There are a a bunch of converters however in the internet, which one would be the best, what I could keep for future use...?
Mr. Prophet (talk) 21:53, 14 May 2015 (UTC)[reply]
Here's instructions on how to "trace" a bitmap/raster and get a vector image in Inkscape [2]. Is your goal to be able to read things that you couldn't before, or to have it look better when you zoom in? This might help, but it might not, at least it is free and fairly easy. SemanticMantis (talk) 13:29, 15 May 2015 (UTC)[reply]
Read things I couldn't before. Hope it works... Thanks. -- Mr. Prophet (talk) 18:33, 15 May 2015 (UTC)[reply]
If they get fuzzy when you zoom in (as opposed to "jaggy"), that sounds like subpixel rendering or a related method. StuRat (talk) 04:29, 15 May 2015 (UTC)[reply]
I don't know what it is, the image looks fine in the ordinal shape, the words are very small, say 'font size' between 1 to 5, the writing becomes blurry when I zoom in... -- Mr. Prophet (talk) 06:10, 15 May 2015 (UTC)[reply]
The methods I refer to color each pixel differently. This method looks terribly fuzzy when you zoom in. StuRat (talk) 14:11, 15 May 2015 (UTC)[reply]
Lol. -- Mr. Prophet (talk) 18:33, 15 May 2015 (UTC)[reply]
See dpi and display resolution. For faster loading a webpage, use thumbnails, downsized versions with less pixels of the pictures. For a detail view, you need the full resolution. If you don't have, use inkscape, load the picture and draw a vectorbased layer over the original bitmap. I can be done automatically, press Ctrl+Shift+B, but may have not the best results. When using it as font, better use a font editor, but do a search first to save huge unneccessary work. --Hans Haase (有问题吗) 07:21, 16 May 2015 (UTC)[reply]
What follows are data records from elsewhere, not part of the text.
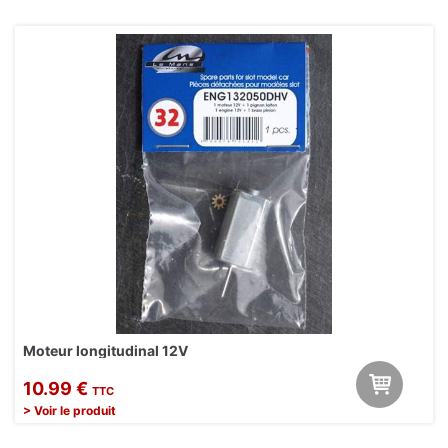
Moteur longitudinal 12V
10.99 €
TTC
> Voir le produit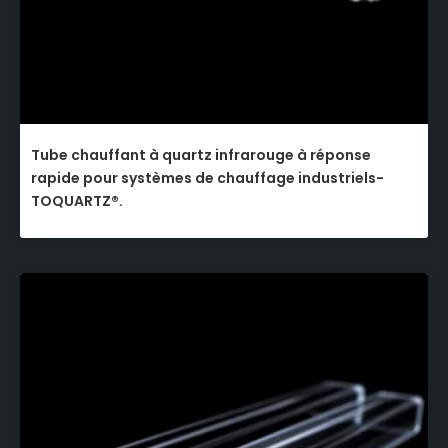
Tube chauffant à quartz infrarouge à réponse
rapide pour systèmes de chauffage industriels-
TOQUARTZ®.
Guys, what shall I download? I'm on 32-bit, the '.msi' is 80Mb, '.exe' is 40Mb. I've read through them, what confused me was the information about 'they could only be a type of file which will insist/download other files from the internet, meaning I have to have a full internet connection... This is the first time, in my life time, probably, I actually saw two or more options in one place for one software. The 'installer (exe)' file is preferable as I'm on 'payg: Kbs' as long as it doesn't tell me to download more files... -- Mr. Prophet (talk) 18:42, 16 May 2015 (UTC)[reply]
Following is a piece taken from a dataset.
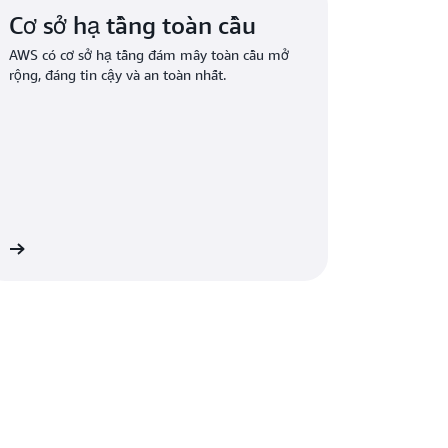
Cơ sở hạ tầng toàn cầu
AWS có cơ sở hạ tầng đám mây toàn cầu mở
rộng, đáng tin cậy và an toàn nhất.
WS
I'm still using the old 0.48 version, 32 bit only. The installer will install the whole program on a computer. The portable app is - I guess, the programm and ressource files in an archive to run from a USB flash memory stick, portable harddrive or similar file system ressource. If the internet connection is not the problem, download a stable 32 bit version. An installer or download differs from real memory (RAM) usage. --Hans Haase (有问题吗) 10:15, 17 May 2015 (UTC)[reply]
I can download adult video clips after the end of the month. Thanks! -- Mr. Prophet (talk) 19:40, 17 May 2015 (UTC)[reply]
It is weird that there are two installers. They use different installation systems (the exe is NSIS, the msi is Microsoft Installer) but seem to install the same stuff. Neither one needs Internet access. I don't know why the msi file is twice as large. Use the exe. -- BenRG (talk) 05:35, 18 May 2015 (UTC)[reply]
I'll be downloading it tonight hopefully. Thank you. Btw, I know what you mean...first time for me too. -- Mr. Prophet (talk) 06:05, 18 May 2015 (UTC)[reply]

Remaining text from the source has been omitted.